Page 1 of 1

intelligently (and automatically) thinning the herd

Posted: Sun Mar 16, 2025 3:14 am
by korrupt78

Let's say you have too many images (extracted from many videos) — like, 100,000, and you want to use a smart automated process to reduce that to 10,000, which is the maximum recommended number for training in the FAQ.

Would it make sense to use the identity information in the alignments file — along with one of the sorting algorithms provided by Faceswap — to:

  1. first order the images
  2. then start deleting images with minimum distance (difference) to its neighbor until you've hit your goal (100k -> 10k)
    In order to end up with a set with maximum variety?

Lastly, is there a document with definitions for each of the many sorting algorithms?

(none,blur,blur-fft,distance,face,face-cnn,face-cnn-dissim,yaw,pitch,roll,hist,hist-dissim,color-black,color-gray,color-luma,color-green,color-orange,size)


Re: intelligently (and automatically) thinning the herd

Posted: Mon May 19, 2025 4:07 pm
by torzdf
korrupt78 wrote: Sun Mar 16, 2025 3:14 am

Let's say you have too many images (extracted from many videos) — like, 100,000, and you want to use a smart automated process to reduce that to 10,000, which is the maximum recommended number for training in the FAQ.

Would it make sense to use the identity information in the alignments file — along with one of the sorting algorithms provided by Faceswap — to:

  1. first order the images
  2. then start deleting images with minimum distance (difference) to its neighbor until you've hit your goal (100k -> 10k)
    In order to end up with a set with maximum variety?

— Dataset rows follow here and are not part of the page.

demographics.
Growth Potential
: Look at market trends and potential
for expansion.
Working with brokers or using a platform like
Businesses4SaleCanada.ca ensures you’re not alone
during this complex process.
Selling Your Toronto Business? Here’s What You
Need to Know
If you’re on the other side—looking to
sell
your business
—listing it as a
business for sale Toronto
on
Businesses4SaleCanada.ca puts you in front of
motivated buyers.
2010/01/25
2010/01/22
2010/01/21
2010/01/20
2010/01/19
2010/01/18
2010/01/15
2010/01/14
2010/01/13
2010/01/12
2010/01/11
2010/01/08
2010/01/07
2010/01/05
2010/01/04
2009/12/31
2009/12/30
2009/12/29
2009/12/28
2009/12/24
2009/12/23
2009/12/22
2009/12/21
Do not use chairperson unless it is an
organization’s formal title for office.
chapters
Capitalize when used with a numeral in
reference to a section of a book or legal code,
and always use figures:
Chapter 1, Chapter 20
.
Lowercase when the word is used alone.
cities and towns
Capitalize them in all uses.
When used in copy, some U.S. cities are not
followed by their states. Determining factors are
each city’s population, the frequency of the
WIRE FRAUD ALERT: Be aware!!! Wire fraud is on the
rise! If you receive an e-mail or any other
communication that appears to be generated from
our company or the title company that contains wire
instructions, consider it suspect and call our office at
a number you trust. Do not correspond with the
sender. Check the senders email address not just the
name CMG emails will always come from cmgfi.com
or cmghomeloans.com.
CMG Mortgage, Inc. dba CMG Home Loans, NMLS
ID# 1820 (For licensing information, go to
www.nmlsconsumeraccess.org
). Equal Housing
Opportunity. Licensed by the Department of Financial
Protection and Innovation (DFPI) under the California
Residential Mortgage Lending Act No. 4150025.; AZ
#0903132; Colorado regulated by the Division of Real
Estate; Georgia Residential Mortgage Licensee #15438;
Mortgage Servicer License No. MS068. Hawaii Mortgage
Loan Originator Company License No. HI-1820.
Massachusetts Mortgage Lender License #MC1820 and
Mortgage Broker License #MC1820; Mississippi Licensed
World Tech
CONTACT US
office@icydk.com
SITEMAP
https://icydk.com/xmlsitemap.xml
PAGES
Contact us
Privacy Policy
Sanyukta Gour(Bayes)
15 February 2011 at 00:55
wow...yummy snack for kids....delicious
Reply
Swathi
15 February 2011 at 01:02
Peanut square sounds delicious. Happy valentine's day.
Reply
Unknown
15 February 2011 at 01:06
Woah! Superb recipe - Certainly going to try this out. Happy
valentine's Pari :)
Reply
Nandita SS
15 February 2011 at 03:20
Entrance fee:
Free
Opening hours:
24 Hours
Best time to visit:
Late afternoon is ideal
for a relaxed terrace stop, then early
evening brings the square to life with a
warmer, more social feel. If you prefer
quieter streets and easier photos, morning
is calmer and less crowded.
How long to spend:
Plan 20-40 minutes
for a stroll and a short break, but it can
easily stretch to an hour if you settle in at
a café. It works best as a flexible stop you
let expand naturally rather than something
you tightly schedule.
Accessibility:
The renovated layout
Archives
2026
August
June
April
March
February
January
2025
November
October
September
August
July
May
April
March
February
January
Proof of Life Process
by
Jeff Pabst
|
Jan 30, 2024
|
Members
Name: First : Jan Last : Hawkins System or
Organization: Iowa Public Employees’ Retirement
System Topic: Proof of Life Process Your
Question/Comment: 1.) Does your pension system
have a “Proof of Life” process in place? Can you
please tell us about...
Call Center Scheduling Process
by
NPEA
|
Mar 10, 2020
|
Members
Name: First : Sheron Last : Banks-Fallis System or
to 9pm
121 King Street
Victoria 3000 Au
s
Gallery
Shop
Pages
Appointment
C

Lastly, is there a document with definitions for each of the many sorting algorithms?

(none,blur,blur-fft,distance,face,face-cnn,face-cnn-dissim,yaw,pitch,roll,hist,hist-dissim,color-black,color-gray,color-luma,color-green,color-orange,size)

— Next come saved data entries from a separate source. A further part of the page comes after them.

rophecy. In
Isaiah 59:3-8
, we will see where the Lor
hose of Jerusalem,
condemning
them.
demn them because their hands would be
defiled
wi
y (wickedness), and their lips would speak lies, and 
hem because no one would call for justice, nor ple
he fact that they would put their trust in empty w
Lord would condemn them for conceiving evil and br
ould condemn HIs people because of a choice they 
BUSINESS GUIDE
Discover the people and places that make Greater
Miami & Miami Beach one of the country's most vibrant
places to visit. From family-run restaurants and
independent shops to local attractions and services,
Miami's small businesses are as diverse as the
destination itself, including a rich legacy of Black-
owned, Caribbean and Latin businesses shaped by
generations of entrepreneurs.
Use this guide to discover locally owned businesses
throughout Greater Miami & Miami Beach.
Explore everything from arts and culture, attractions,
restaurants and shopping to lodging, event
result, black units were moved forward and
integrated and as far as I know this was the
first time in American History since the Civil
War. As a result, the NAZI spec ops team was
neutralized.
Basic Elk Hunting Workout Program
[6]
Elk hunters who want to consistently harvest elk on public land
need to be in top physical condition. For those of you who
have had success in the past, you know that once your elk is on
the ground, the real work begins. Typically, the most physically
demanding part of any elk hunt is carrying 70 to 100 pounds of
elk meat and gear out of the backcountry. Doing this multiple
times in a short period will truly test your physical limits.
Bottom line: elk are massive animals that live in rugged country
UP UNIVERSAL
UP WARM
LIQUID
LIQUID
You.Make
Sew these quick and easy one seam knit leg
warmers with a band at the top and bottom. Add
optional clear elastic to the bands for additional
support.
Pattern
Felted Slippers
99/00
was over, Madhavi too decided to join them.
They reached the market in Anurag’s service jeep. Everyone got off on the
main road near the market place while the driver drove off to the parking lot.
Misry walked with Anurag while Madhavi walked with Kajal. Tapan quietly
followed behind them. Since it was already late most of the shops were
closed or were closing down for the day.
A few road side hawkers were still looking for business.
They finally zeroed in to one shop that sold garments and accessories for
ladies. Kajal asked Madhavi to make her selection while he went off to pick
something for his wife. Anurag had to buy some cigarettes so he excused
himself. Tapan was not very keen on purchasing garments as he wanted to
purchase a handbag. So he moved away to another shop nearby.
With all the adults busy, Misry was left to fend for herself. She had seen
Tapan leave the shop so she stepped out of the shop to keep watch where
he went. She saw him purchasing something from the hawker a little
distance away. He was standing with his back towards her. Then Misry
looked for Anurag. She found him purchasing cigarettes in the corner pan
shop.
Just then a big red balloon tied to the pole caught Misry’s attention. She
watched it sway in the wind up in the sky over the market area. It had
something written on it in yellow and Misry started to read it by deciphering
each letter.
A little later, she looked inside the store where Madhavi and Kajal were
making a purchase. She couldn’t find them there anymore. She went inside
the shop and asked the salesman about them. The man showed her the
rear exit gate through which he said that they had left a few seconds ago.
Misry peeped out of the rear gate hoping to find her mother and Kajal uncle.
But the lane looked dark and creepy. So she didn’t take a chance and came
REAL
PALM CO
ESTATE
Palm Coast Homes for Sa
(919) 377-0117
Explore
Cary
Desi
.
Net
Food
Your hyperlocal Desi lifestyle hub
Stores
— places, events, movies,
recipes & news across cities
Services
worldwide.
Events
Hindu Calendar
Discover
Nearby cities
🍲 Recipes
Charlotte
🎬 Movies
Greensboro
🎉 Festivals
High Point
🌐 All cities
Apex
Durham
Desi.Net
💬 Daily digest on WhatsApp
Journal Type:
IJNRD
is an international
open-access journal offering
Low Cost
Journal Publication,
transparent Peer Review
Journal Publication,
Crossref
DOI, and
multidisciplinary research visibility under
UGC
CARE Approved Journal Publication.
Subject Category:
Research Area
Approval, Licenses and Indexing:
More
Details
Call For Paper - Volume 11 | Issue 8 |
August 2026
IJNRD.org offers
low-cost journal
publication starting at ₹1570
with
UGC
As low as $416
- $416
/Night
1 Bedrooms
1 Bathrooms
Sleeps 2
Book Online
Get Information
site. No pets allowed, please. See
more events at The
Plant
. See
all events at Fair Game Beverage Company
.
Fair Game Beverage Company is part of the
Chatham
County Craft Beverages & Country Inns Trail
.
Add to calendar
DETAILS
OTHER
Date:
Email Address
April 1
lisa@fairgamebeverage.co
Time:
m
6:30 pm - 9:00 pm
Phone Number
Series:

Honestly, I never really worry too much about too many images. Data augmentation is artificially increasing this count anyway. I just worry about variety and quality, but the steps you've outlined should work fine.

Unfortunately there is no documentation on sorting algos, but most should be fairly self-explanatory. For the others you could try sorting a data set and see what it does for yourself.